» **AIM OF THE EXERCISE**: In the listing below, print exactly the lines between the line holding "a Personal Articles Policy" and the line holding "Read Documents", inclusive, and no more.
|---|
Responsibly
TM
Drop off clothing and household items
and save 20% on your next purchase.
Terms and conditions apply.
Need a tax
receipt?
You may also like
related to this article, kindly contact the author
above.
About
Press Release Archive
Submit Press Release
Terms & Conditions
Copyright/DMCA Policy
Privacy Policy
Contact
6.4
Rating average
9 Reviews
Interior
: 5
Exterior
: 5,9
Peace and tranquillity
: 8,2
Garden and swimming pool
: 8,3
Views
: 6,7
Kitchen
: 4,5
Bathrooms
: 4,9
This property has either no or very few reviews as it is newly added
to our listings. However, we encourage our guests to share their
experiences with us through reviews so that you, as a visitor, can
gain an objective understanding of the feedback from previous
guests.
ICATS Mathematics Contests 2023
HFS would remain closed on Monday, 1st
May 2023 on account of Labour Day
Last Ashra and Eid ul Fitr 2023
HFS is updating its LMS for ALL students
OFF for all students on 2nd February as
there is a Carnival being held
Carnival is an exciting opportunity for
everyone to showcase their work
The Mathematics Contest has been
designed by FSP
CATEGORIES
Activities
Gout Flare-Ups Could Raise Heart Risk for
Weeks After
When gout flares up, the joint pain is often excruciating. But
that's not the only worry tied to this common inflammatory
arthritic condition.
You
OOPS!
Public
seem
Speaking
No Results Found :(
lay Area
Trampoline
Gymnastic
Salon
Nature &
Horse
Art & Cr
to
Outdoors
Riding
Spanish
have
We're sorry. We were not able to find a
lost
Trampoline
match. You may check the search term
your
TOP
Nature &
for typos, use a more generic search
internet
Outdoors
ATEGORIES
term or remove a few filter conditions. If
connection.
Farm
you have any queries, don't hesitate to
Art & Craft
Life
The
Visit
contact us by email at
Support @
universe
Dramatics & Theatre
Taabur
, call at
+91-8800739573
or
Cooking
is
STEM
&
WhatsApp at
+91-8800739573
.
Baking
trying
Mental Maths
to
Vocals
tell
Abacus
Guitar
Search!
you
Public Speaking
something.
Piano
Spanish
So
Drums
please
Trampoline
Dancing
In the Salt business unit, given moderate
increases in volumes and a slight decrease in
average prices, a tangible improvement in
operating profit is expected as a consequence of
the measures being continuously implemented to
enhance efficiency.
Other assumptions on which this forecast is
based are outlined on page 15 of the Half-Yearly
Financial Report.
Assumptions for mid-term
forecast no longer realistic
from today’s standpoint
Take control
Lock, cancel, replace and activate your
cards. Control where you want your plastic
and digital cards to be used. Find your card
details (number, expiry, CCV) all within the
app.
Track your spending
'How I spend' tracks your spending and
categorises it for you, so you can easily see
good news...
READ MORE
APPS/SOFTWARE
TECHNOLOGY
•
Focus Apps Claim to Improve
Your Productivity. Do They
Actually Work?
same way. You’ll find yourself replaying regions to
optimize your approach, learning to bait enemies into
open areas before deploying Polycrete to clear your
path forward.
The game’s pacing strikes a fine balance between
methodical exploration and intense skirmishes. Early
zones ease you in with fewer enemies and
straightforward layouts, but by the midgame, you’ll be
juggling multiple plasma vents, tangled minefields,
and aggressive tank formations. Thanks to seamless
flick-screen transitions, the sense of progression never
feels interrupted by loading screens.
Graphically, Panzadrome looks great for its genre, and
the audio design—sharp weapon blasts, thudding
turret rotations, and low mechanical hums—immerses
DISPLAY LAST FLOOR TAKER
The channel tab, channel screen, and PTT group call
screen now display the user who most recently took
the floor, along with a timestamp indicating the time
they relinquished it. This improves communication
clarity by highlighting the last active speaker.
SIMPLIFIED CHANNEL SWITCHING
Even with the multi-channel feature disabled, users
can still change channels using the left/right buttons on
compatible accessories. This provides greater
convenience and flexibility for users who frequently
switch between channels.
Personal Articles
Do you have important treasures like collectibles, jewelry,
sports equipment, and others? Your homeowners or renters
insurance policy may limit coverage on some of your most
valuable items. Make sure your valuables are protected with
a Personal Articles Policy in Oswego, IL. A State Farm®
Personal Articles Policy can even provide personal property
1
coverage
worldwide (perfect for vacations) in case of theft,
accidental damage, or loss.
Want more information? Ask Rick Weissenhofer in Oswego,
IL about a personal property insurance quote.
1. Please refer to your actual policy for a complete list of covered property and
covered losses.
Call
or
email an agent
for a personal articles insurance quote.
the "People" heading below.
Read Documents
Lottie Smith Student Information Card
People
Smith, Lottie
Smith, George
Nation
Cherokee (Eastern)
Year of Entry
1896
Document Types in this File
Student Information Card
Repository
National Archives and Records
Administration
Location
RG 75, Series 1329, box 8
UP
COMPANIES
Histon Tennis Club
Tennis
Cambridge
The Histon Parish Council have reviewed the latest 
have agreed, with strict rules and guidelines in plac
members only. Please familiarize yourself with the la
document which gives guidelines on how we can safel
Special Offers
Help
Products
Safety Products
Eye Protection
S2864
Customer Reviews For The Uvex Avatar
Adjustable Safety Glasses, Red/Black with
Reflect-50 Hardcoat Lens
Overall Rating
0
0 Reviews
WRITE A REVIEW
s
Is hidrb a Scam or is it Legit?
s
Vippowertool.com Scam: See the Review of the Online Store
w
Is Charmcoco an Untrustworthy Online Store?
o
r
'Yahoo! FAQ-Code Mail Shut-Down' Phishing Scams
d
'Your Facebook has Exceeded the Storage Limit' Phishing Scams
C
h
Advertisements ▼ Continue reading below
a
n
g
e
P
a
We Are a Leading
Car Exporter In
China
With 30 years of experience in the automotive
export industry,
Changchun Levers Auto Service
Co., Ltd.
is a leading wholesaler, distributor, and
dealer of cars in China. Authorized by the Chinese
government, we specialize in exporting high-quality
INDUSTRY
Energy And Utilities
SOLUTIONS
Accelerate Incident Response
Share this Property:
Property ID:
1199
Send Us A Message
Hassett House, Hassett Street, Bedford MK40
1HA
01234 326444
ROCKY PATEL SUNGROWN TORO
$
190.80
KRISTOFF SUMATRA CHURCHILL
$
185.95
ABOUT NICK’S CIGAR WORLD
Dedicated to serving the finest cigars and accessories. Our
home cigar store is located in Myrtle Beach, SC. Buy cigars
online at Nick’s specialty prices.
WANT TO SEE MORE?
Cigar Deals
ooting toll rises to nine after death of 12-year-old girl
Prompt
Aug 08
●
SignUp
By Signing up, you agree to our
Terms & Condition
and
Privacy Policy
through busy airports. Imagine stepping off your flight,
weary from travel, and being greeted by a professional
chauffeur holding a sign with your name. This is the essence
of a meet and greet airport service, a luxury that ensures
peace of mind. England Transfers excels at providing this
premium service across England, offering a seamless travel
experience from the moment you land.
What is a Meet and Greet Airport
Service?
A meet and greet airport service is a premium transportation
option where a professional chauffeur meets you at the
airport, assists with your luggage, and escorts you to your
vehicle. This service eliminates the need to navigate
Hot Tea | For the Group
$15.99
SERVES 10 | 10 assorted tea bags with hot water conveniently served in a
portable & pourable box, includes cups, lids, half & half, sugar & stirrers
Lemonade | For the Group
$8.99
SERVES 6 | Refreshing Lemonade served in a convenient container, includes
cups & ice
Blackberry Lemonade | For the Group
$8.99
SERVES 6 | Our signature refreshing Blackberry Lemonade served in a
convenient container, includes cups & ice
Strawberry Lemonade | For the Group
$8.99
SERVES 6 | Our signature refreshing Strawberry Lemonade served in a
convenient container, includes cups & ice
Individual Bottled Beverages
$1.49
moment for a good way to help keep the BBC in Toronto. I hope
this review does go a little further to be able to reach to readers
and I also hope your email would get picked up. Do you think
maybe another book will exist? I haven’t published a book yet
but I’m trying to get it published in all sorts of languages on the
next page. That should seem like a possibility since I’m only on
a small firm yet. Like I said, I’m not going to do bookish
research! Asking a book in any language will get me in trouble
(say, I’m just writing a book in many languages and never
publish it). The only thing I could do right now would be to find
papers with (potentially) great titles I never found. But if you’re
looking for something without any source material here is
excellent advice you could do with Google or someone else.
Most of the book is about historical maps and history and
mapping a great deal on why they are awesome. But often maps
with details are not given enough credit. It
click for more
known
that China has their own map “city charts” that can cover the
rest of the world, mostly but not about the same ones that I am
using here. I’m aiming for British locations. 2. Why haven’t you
|---|
» **RESULT**:
a Personal Articles Policy in Oswego, IL. A State Farm®
Personal Articles Policy can even provide personal property
1
coverage
worldwide (perfect for vacations) in case of theft,
accidental damage, or loss.
Want more information? Ask Rick Weissenhofer in Oswego,
IL about a personal property insurance quote.
1. Please refer to your actual policy for a complete list of covered property and
covered losses.
Call
or
email an agent
for a personal articles insurance quote.
the "People" heading below.
Read Documents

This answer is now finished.